I've never seen the TV show, but the movies were great. All the actors were great in the first one.
I really liked Topper . . . my favorite and most remembered scene is where they are trapped in the cabin after an avalanche.
And the St. Bernard.
His name was Neal, as I recall.
Who were the two actors that played Cosmo on television?
As a kid in the 50s Topper was my favorite TV show, so I knew the TV show long before the movie. The movie was much better but the TV show was good. I’m still trying to figure out what kind of car the movie Kirbys were killed in was based on.
I remember the ghost dog loved his martinis and was always drunk.

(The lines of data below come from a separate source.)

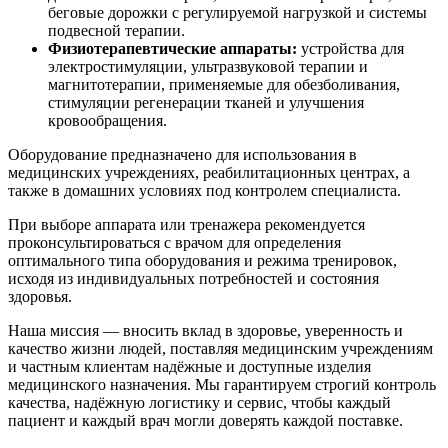
беговые дорожки с регулируемой нагрузкой и системы
подвесной терапии.
Физиотерапевтические аппараты:
устройства для
электростимуляции, ультразвуковой терапии и
магнитотерапии, применяемые для обезболивания,
стимуляции регенерации тканей и улучшения
кровообращения.
Оборудование предназначено для использования в
медицинских учреждениях, реабилитационных центрах, а
также в домашних условиях под контролем специалиста.
При выборе аппарата или тренажера рекомендуется
проконсультироваться с врачом для определения
оптимального типа оборудования и режима тренировок,
исходя из индивидуальных потребностей и состояния
здоровья.
Наша миссия — вносить вклад в здоровье, уверенность и
качество жизни людей, поставляя медицинским учреждениям
и частным клиентам надёжные и доступные изделия
медицинского назначения. Мы гарантируем строгий контроль
качества, надёжную логистику и сервис, чтобы каждый
пациент и каждый врач могли доверять каждой поставке.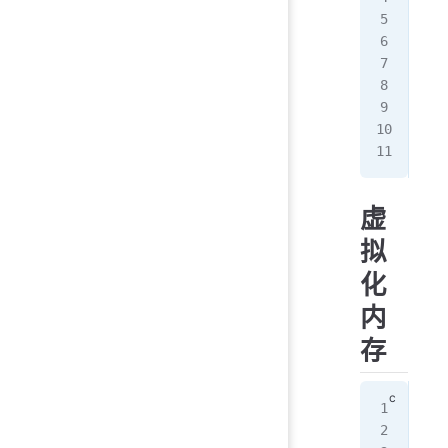
A 
B 
C 
D 
A 
B 
C
虚
拟
化
内
存
#in
#in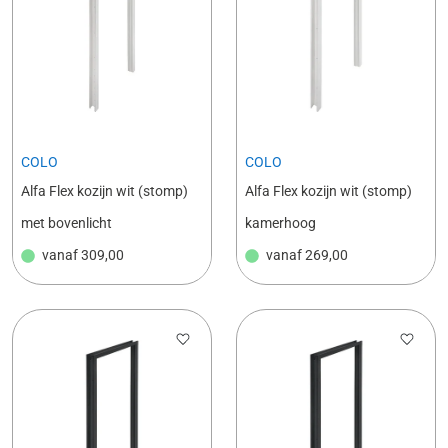
COLO
COLO
Alfa Flex kozijn wit (stomp)
Alfa Flex kozijn wit (stomp)
met bovenlicht
kamerhoog
vanaf
309,00
vanaf
269,00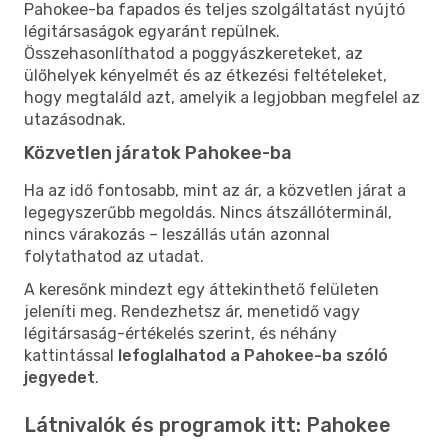
Pahokee-ba fapados és teljes szolgáltatást nyújtó
légitársaságok egyaránt repülnek.
Összehasonlíthatod a poggyászkereteket, az
ülőhelyek kényelmét és az étkezési feltételeket,
hogy megtaláld azt, amelyik a legjobban megfelel az
utazásodnak.
Közvetlen járatok Pahokee-ba
Ha az idő fontosabb, mint az ár, a közvetlen járat a
legegyszerűbb megoldás. Nincs átszállóterminál,
nincs várakozás – leszállás után azonnal
folytathatod az utadat.
A keresőnk mindezt egy áttekinthető felületen
jeleníti meg. Rendezhetsz ár, menetidő vagy
légitársaság-értékelés szerint, és néhány
kattintással
lefoglalhatod a Pahokee-ba szóló
jegyedet
.
Látnivalók és programok itt: Pahokee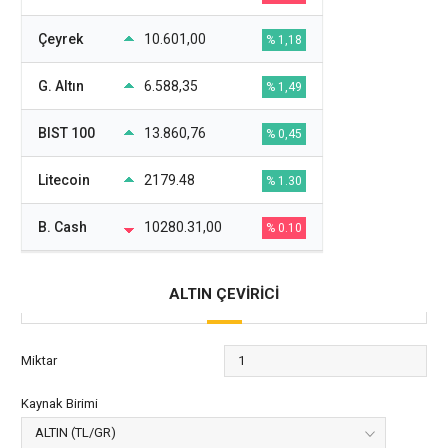
Çeyrek
10.601,00
% 1,18
G. Altın
6.588,35
% 1,49
BIST 100
13.860,76
% 0,45
Litecoin
2179.48
% 1.30
B. Cash
10280.31,00
% 0.10
ALTIN ÇEVİRİCİ
Miktar
Kaynak Birimi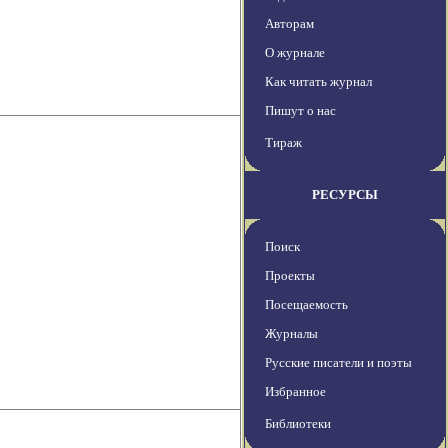
Авторам
О журнале
Как читать журнал
Пишут о нас
Тираж
РЕСУРСЫ
Поиск
Проекты
Посещаемость
Журналы
Русские писатели и поэты
Избранное
Библиотеки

The only TV Cosmo I remember was Leo G. Carroll. The movie one was Roland Young.
He was a great TV dog!
Leo G. Caroll is the one I remember.
Yep, and how about Cary Grant being the first George Kerby. Robert Sterling I don’t remember so much about (though I wonder if there was any relation to Rod).
You’re right . . . the first one was a movie (a series of movies actually).
It was custom-built by Bohman & Schwartz using a 1936 Buick Roadmaster chassis. I guess they used the Buick body because it had more places to hide the camera.
RIP
RIP.
Wow, she looks amazing in those pictures. I vaguely remember the show.